— Exercise requirements —
Go line by line through the data and copy those with the word "local".
** Records supplied follows **
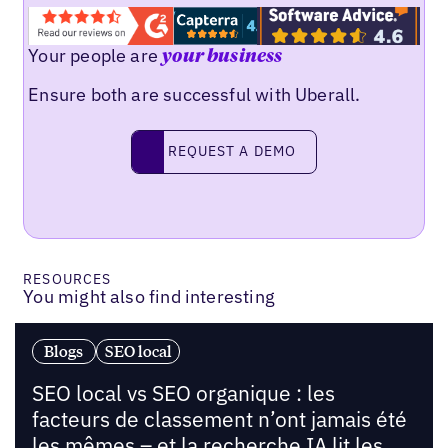
Your people are
your business
Ensure both are successful with Uberall.
Request a demo
REQUEST A DEMO
RESOURCES
You might also find interesting
Blogs
SEO local
SEO local vs SEO organique : les
facteurs de classement n’ont jamais été
les mêmes – et la recherche IA lit les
** End of Records supplied **
— Problem solution —
SEO local
SEO local vs SEO organique : les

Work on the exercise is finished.